To test their theory that the gut microbiome plays a role in the “senior moments” many of us experience, the researchers housed young (2-month-old) mice together with old (18-month-old) mice. Living (and pooping) in close proximity exposed the young mice to the gut microbiomes of the old mice and vice versa. After one month, the researchers examined the compositions of the microbiomes of the old and young animals.

They found that the shared digs caused the microbiomes of the young mice to more closely resemble that of the older animals. When they compared the abilities of the mice to recognize a novel object, or to find the exit in a maze, the young mice with “old” microbiomes performed significantly more poorly than their peers — showing less curiosity about the unfamiliar object and bumbling about the maze in ways similar to that of old animals.

When the researchers compared young mice and old mice raised in a germ-free environment since birth (meaning neither group had gut bacteria), the young mice maintained their ability to form memories. But when they transplanted young, germ-free mice with microbiomes from old mice, the young mice again performed like older animals in the memory and cognition tests. Interestingly, the germ-free old mice did not experience a loss of memory and cognition as they aged, performing as well as 2-month-old animals.

Strikingly, treating young mice with “old” microbiomes (and, therefore, faltering cognitive abilities) with broad-spectrum antibiotics for two weeks restored the animals’ cognitive abilities, causing them to avidly investigate unfamiliar objects and scamper through the maze as well as their control peers.

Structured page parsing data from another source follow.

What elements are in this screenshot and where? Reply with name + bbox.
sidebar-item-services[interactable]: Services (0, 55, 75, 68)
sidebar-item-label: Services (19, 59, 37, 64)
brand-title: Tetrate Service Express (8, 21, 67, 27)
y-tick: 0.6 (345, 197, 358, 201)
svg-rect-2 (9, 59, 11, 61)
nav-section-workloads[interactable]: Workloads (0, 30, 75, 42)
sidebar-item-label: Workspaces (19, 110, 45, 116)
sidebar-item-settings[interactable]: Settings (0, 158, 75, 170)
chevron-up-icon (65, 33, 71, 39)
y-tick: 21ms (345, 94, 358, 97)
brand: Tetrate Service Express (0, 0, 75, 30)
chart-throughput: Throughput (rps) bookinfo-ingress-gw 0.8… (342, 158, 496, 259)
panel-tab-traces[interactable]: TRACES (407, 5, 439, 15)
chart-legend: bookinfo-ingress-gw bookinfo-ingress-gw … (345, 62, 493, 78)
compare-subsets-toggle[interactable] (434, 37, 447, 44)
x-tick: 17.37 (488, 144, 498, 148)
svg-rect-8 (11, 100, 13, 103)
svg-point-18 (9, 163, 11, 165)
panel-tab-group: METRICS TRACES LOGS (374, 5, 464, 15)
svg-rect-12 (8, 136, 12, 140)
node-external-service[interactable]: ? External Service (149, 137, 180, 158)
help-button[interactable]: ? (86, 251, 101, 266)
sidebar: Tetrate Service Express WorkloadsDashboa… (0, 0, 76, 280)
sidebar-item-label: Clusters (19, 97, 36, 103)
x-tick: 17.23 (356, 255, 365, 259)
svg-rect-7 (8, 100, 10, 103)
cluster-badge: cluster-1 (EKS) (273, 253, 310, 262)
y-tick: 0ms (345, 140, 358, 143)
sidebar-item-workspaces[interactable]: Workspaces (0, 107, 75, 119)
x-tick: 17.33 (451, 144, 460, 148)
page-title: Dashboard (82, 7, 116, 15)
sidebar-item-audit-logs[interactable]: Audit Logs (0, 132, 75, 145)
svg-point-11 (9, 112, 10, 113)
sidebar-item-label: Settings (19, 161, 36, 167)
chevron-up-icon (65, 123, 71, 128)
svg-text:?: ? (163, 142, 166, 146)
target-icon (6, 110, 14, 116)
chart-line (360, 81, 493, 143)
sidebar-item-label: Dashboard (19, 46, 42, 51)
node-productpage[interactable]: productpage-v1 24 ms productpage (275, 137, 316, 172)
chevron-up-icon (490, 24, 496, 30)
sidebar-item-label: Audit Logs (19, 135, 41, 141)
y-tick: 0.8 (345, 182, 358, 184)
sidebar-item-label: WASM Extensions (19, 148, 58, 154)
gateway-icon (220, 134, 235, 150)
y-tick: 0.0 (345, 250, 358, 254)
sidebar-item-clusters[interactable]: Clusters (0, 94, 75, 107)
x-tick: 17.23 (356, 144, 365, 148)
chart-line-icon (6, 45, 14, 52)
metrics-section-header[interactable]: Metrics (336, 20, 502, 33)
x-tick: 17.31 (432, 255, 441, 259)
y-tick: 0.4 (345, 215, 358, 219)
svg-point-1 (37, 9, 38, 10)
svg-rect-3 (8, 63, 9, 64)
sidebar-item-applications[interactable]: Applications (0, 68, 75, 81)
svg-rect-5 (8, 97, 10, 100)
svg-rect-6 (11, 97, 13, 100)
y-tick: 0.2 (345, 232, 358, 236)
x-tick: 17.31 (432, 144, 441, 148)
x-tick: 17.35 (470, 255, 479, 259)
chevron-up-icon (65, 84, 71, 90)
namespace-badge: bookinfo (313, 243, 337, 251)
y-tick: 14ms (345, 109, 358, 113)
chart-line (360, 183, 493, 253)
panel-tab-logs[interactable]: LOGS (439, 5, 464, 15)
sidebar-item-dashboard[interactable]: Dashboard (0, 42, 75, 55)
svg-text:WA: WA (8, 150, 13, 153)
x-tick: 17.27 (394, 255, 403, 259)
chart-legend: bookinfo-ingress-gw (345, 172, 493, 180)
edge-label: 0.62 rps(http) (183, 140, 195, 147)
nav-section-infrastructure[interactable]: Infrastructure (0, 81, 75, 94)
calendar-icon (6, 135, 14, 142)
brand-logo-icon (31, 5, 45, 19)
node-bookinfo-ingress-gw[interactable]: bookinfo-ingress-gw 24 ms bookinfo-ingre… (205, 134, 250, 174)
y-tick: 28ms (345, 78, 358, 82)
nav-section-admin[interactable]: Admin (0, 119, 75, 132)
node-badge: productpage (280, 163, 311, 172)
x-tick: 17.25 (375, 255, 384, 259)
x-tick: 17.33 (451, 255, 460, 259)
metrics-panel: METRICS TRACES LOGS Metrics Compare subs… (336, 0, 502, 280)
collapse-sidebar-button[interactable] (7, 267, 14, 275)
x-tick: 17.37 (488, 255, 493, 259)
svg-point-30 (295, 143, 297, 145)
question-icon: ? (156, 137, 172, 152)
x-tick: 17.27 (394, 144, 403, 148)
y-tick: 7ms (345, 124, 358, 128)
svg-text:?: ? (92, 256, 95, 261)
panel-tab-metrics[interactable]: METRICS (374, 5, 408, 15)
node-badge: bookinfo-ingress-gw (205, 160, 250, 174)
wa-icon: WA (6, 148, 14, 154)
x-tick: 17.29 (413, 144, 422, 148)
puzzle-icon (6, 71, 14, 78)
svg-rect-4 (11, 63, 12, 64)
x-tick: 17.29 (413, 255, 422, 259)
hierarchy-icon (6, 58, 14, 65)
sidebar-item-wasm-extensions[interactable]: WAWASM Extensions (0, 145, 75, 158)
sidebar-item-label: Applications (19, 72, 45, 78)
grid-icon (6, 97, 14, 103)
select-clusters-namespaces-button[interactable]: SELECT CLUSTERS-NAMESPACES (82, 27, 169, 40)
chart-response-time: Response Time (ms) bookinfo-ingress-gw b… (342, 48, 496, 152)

“The object recognition test is like cognitive recognition tests in humans, where you are shown a series of images, then have to remember which ones you’ve seen before after some time passes,” Thaiss said. “And the maze test is like people trying to recall where they parked their car at a large shopping center. What these tasks have in common, in mice and in people, is that they are very strongly dependent on activity in the hippocampus, because that is where memories are encoded.”

What’s different in their guts?

Digging deeper, the researchers identified specific changes that occur in the composition of the gut microbiome of mice as they age. In particular, the relative abundance of a bacteria called Parabacteroides goldsteinii increases in old mice and is directly associated with cognitive decline in the animals. They showed that colonizing the guts of young mice with this bacterial species inhibited their performance on the object recognition and maze escape tasks, and that this deficit correlated with a reduction of activity in the hippocampus.

When they treated old mice with a molecule that activates the vagus nerve, however, the cognitive performance of the animals was indistinguishable from that of young animals.

Further experiments showed that the increasing prevalence of the Parabacteroides goldsteinii bacteria correlated with an increasing amount of metabolites called medium-chain fatty acids, and that these metabolites cause a group of immune cells in the gut called myeloid cells to initiate an inflammatory response. This inflammation inhibits the activity of the vagus nerve, the activity of the hippocampus and the ability to form lasting memories.